Abstract:
The manuscripts of Iveron Monastery of Athos were described by Alexander Tsagareli
(in 1886) and Robert Blake (in 1931). Manuscript number 62 in Blake's description is
mistakenly known as the Gospel manuscript from Oshki in scientific literature. We have
marked the manuscript with the conventional sign o.
The Gospel manuscript from Oshki is preserved in the collection of the manuscripts at
Iveron Monastery on Athos. Photocopy and microfilm of the manuscript are kept at the
National Centre of Manuscripts (Tbilisi, Georgia). The manuscript is dated to the 11th
century.
Some of the Georgian researchers even thought that Oshki Monastery was on Athos.

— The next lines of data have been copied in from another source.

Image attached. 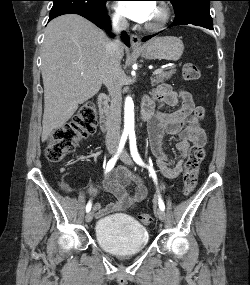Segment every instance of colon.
<instances>
[{
  "mask_svg": "<svg viewBox=\"0 0 250 285\" xmlns=\"http://www.w3.org/2000/svg\"><path fill=\"white\" fill-rule=\"evenodd\" d=\"M182 76L187 81L200 78V70L193 63H186L182 68ZM96 128V110L92 102H86L80 106L72 120L64 126L56 129L46 146V157L52 162H58L69 155L77 144L91 135ZM205 157L203 145H193L189 151L184 165L183 192L191 193L198 180L200 165ZM139 220L144 225H150L153 218L150 214L139 215Z\"/></svg>",
  "mask_w": 250,
  "mask_h": 285,
  "instance_id": "5ec220e1",
  "label": "colon"
}]
</instances>
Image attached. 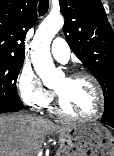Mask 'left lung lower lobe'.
<instances>
[{"instance_id":"obj_1","label":"left lung lower lobe","mask_w":114,"mask_h":156,"mask_svg":"<svg viewBox=\"0 0 114 156\" xmlns=\"http://www.w3.org/2000/svg\"><path fill=\"white\" fill-rule=\"evenodd\" d=\"M102 123L106 124V125H109L111 127L114 128V122H107V121H102Z\"/></svg>"}]
</instances>
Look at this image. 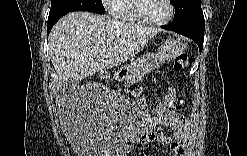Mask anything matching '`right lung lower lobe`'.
I'll return each mask as SVG.
<instances>
[{
  "label": "right lung lower lobe",
  "instance_id": "obj_1",
  "mask_svg": "<svg viewBox=\"0 0 247 156\" xmlns=\"http://www.w3.org/2000/svg\"><path fill=\"white\" fill-rule=\"evenodd\" d=\"M95 13H98V14H104V12H95ZM67 14V13H65ZM65 14H61V15H57V16H54V17H49L48 18V34L50 32V30L52 29L53 25L62 17L64 16Z\"/></svg>",
  "mask_w": 247,
  "mask_h": 156
}]
</instances>
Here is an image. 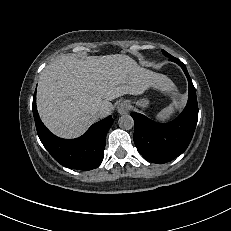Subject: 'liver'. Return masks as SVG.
Returning a JSON list of instances; mask_svg holds the SVG:
<instances>
[{"label":"liver","instance_id":"liver-1","mask_svg":"<svg viewBox=\"0 0 231 231\" xmlns=\"http://www.w3.org/2000/svg\"><path fill=\"white\" fill-rule=\"evenodd\" d=\"M148 87L174 89L167 76L140 67L127 55L89 56L83 60L64 54L41 72L37 108L52 133L76 138L100 118L98 109L104 108L109 115L114 108L110 101L126 94H141Z\"/></svg>","mask_w":231,"mask_h":231}]
</instances>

The researchers were mistaken because of the fact that in the colophons of some manuscripts
discovered on Athos, Oshki was indicated as the place of their rewriting, although wellknown
Athonite figures – Ioane-Tornike and Ioane-Varazvache were mentioned; they were
the persons who ordered these manuscripts.
Robert Blake thinks that Ath. 62 should have been rewritten on Athos. But some of
the Georgian researchers think that it belongs to that manuscripts discovered in Iveron
Monastery on Athos, but originated in Oshki.

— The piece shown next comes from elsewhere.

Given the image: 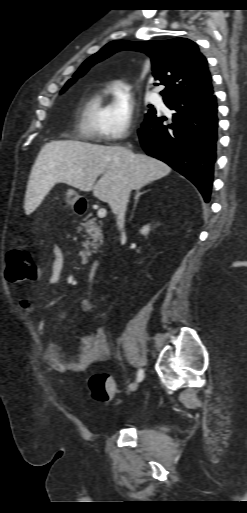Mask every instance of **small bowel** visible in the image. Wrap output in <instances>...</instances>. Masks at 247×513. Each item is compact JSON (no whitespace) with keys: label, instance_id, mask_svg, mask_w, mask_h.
Masks as SVG:
<instances>
[{"label":"small bowel","instance_id":"obj_1","mask_svg":"<svg viewBox=\"0 0 247 513\" xmlns=\"http://www.w3.org/2000/svg\"><path fill=\"white\" fill-rule=\"evenodd\" d=\"M53 259L50 273L47 279V287H53L59 284L63 278L64 253L60 246L53 247ZM21 306L27 312L31 311L28 301H21ZM93 302L84 298L80 303L82 313L90 312L93 309ZM37 330L40 336L48 334V323L46 320H40L37 324ZM111 350L107 334L103 327L95 330H89L82 333L81 344L76 354L69 358L54 343H47L42 352L41 359L45 365L56 372H86L93 364L103 362L110 358Z\"/></svg>","mask_w":247,"mask_h":513}]
</instances>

There is a fragment of colophon in the description of Alexander Tsagareli: `...Pray for
Giorgi as I have translated this”. This fragment is omitted from the photocopy which we
possess now. That fragment coincides with Giorgi Mtatsmindeli's well-known colophon
according to which Giorgi Mtatsmindeli is a repeated translator of the Gospel.
Alexander Tsagareli supposes that Ath. 62 should have been rewritten by Giorgi
Mtatsmindeli himself. According to our textual study, it is established that two people were
working at the Ath. 62 manuscript, a scribe and the editor. The scribe writes the main, initial
text and the editor corrects the main text, erases or adds in it the readings of other edition.

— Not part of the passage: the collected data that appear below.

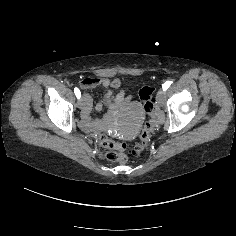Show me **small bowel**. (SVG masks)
Listing matches in <instances>:
<instances>
[{
    "mask_svg": "<svg viewBox=\"0 0 236 236\" xmlns=\"http://www.w3.org/2000/svg\"><path fill=\"white\" fill-rule=\"evenodd\" d=\"M119 84H120V82L118 80H113L111 82H108L107 80L100 79L99 82H97V83L90 84V85H87V86H82V87L89 88V87H94V86H97V85H105V86L110 85L111 87H118ZM87 99H89L91 101V105H92L91 98L89 96H85V98H84L85 106H86ZM85 106H84L83 116H87L88 117L90 109L85 110ZM97 109H101V107L98 104H97Z\"/></svg>",
    "mask_w": 236,
    "mask_h": 236,
    "instance_id": "c3829d8e",
    "label": "small bowel"
}]
</instances>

It is well known that vulgate version by Giorgi Mtatsmindeli is that compared with the
Greek original text for three times. In our opinion, it is less possible that Giorgi Mtatsmindeli
rewrote the main, initial text of Ath. 62 because it represents the version twice compared
with the Greek original of the Gospel by Giorgi Mtatsmindeli. As for the second text, it is
corrected according the text recognized by Georgian church as vulgate and it is identical to
Giorgi's edition. It is logical to think that exactly the second text is produced by correcting
the main text of the Gospel manuscript from Oshki by Giorgi Mtatsmindeli. The assumption
of Alexander Tsagareli that Ath. 62 should have been rewritten by Giorgi Mtatsmindeli
himself is just a version, needing more arguments.